Dorris Evangeline Shelton Still (25 August 1904 – 29 April 1997) was an American author. She wrote the book Sue in Tibet, a semi-biographical work about growing up in Tibet. She was born in Kangding, in the Kham region of Tibet.

== Biography ==
She was the eldest daughter of Albert Shelton (1875–1922), an American missionary, who was stationed in the remote border town of Batang between 1908 and 1921. Batang was part of the Kham region of eastern Tibet.

In 1921, she and her sister were sent off to boarding school in the United States. Her father was shortly afterwards killed by bandits in a raid. She would never again visit Tibet.

Like her father and mother, she wrote a book about life in Tibet. Her book, titled Sue in Tibet, was published later in the 1930s or 40s.
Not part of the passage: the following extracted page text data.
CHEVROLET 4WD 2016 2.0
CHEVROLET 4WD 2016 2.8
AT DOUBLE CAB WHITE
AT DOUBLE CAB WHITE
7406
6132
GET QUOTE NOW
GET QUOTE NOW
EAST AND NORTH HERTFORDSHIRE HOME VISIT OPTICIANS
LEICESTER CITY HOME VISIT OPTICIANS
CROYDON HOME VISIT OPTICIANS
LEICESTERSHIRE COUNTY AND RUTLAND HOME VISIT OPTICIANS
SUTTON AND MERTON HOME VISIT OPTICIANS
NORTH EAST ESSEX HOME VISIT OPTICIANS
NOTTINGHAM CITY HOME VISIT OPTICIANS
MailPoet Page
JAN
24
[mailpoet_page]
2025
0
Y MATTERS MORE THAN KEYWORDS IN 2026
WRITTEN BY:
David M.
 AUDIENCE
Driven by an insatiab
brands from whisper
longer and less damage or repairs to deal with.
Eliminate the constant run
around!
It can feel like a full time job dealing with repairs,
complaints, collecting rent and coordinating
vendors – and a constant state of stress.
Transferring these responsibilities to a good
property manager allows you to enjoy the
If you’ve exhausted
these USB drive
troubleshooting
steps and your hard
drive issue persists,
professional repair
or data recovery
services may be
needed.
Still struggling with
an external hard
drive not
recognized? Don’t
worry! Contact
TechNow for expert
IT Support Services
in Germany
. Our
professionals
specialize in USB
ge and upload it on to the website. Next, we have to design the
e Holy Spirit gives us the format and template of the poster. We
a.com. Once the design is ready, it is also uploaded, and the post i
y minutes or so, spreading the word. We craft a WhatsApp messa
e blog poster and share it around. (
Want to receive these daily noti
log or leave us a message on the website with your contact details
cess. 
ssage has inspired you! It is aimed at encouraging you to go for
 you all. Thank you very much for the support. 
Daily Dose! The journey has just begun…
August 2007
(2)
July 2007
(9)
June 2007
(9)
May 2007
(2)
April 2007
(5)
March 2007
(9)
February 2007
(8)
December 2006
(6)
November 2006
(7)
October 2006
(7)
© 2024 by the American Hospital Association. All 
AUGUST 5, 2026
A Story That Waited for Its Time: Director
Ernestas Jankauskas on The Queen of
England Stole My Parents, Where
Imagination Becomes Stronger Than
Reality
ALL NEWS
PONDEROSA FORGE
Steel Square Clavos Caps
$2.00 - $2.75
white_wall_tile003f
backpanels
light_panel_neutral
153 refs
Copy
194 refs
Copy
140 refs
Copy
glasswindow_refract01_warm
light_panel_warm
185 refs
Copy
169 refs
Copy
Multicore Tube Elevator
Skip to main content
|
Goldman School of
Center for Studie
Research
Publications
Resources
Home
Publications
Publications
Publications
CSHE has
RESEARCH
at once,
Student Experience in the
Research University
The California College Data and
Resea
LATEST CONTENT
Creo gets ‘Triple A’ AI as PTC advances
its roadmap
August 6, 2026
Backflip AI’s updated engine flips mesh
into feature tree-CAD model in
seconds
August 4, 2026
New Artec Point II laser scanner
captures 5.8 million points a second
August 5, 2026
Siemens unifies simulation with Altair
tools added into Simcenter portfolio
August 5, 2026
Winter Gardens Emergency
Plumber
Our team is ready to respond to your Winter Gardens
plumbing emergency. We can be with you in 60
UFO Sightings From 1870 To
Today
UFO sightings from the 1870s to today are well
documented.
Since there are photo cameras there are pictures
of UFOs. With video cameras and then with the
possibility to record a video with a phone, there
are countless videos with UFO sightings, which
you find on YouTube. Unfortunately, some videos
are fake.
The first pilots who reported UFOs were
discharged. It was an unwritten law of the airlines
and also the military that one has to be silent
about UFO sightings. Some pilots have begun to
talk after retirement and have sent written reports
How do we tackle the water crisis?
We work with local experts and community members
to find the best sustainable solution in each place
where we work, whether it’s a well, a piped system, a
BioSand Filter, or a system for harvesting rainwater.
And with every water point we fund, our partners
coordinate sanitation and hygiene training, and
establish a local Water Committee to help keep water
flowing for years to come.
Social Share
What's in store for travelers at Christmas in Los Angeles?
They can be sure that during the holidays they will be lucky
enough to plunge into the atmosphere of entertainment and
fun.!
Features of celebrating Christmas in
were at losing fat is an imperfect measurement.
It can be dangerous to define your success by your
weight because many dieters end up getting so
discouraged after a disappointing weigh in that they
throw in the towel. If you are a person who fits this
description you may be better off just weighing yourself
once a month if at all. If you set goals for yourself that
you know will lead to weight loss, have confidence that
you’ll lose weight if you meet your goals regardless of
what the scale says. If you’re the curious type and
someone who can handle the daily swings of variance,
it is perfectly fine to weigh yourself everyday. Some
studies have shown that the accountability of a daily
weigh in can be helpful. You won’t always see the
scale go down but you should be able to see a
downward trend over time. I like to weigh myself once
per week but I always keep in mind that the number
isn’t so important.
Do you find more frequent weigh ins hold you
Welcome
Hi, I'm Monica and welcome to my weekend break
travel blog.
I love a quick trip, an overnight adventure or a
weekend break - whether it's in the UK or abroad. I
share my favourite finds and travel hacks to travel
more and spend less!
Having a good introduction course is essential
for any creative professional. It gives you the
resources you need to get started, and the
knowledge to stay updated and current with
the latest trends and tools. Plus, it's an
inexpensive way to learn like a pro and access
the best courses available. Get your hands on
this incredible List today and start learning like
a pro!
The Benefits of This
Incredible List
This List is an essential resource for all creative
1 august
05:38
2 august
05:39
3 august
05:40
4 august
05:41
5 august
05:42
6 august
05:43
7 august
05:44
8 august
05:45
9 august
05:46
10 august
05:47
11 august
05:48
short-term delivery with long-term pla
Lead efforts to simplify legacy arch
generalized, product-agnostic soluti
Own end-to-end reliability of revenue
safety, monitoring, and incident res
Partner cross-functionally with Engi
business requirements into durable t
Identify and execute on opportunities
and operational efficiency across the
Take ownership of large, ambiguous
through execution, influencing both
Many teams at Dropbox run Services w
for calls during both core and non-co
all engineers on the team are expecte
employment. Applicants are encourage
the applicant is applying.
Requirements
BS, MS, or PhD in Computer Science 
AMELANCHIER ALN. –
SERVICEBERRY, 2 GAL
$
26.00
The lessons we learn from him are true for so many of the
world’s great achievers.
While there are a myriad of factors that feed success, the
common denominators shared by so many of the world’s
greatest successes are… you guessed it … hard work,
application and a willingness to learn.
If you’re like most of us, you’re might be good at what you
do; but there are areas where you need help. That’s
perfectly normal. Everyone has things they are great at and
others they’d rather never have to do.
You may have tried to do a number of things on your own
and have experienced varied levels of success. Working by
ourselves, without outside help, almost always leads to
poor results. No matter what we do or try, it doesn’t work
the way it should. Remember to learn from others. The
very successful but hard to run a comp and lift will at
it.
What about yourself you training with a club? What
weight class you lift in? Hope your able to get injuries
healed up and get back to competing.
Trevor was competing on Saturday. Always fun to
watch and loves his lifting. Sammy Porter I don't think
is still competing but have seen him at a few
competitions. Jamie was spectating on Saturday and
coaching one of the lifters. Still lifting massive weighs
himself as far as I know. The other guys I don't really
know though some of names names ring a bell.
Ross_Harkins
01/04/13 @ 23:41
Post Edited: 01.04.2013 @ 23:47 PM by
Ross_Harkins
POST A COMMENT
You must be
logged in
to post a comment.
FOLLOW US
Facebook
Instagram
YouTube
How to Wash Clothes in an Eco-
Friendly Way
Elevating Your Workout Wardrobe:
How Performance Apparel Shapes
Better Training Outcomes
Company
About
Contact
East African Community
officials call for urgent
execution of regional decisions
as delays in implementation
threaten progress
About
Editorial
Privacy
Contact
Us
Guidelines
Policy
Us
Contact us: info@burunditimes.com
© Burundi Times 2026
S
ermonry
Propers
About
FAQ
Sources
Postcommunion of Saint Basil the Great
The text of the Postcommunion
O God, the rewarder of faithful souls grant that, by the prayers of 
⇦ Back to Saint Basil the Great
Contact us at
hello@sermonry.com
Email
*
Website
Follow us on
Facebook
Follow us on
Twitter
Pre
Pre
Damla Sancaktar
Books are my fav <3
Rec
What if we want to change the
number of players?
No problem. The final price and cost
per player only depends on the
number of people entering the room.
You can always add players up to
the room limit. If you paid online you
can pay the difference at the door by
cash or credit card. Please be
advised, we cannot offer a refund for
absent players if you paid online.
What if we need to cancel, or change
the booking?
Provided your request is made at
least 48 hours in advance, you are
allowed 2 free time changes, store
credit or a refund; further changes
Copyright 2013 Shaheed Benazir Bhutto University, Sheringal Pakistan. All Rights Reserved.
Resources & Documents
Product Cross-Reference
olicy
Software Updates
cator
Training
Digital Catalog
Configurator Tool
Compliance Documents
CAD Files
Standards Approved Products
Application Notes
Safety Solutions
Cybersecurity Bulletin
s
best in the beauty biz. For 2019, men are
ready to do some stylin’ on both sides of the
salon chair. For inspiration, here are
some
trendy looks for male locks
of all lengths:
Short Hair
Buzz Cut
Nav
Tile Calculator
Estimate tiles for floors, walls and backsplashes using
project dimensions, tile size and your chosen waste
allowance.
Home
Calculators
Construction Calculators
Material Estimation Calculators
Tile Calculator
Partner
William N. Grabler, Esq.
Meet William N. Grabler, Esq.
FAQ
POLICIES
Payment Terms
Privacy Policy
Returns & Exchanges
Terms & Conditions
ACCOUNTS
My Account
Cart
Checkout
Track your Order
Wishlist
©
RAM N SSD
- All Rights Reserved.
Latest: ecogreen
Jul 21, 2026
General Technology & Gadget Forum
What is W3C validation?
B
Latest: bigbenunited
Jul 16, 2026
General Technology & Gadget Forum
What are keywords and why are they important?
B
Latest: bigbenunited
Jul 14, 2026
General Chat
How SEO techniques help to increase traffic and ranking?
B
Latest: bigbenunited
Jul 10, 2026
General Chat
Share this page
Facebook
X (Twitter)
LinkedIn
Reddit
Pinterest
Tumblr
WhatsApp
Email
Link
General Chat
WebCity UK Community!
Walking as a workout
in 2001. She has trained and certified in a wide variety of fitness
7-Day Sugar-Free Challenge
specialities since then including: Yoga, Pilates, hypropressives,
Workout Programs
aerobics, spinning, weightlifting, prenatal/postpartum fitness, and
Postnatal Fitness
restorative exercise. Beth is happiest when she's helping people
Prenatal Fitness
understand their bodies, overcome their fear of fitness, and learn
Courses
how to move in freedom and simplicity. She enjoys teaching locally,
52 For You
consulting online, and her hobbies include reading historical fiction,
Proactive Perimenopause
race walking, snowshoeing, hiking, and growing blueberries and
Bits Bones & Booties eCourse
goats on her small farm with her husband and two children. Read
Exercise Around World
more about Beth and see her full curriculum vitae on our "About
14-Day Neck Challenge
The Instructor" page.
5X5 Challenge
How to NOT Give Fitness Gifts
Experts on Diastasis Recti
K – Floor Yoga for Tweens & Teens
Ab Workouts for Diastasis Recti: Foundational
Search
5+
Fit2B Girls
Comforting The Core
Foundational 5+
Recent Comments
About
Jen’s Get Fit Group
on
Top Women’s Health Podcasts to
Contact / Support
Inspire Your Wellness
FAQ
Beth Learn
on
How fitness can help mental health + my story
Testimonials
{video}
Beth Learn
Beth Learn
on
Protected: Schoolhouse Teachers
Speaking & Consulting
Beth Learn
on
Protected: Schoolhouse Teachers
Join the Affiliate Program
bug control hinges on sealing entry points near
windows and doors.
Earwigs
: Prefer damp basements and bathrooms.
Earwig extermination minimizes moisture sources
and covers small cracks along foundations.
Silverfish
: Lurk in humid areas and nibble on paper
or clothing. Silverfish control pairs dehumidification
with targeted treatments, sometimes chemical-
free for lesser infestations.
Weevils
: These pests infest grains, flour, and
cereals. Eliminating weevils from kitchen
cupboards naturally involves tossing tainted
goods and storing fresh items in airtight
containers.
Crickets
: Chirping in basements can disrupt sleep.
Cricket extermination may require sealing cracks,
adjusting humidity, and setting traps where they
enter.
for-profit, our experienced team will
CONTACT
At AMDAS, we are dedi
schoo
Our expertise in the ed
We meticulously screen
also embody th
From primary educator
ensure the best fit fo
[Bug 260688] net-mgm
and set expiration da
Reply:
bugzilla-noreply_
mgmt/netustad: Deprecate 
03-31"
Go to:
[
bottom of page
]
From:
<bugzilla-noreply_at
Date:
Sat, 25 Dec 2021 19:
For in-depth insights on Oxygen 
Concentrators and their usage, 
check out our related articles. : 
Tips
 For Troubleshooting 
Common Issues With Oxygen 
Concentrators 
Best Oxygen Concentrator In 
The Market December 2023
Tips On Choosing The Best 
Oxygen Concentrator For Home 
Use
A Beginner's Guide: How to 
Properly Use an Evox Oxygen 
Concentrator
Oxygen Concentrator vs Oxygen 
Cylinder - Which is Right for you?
It was a rare book in its time, in that the main character and heroine of the adventures was a girl. In her 1942 review for The New York Times, Anne Eaton considers the book "a spirited, well-told story that girls from 10 to 14 will enjoy."

Shelton Still would later engage herself in Tibetan causes and also met the 14th Dalai Lama.

In 1989, Beyond the Devils in the Wind, her account of her father's life and mission, was published.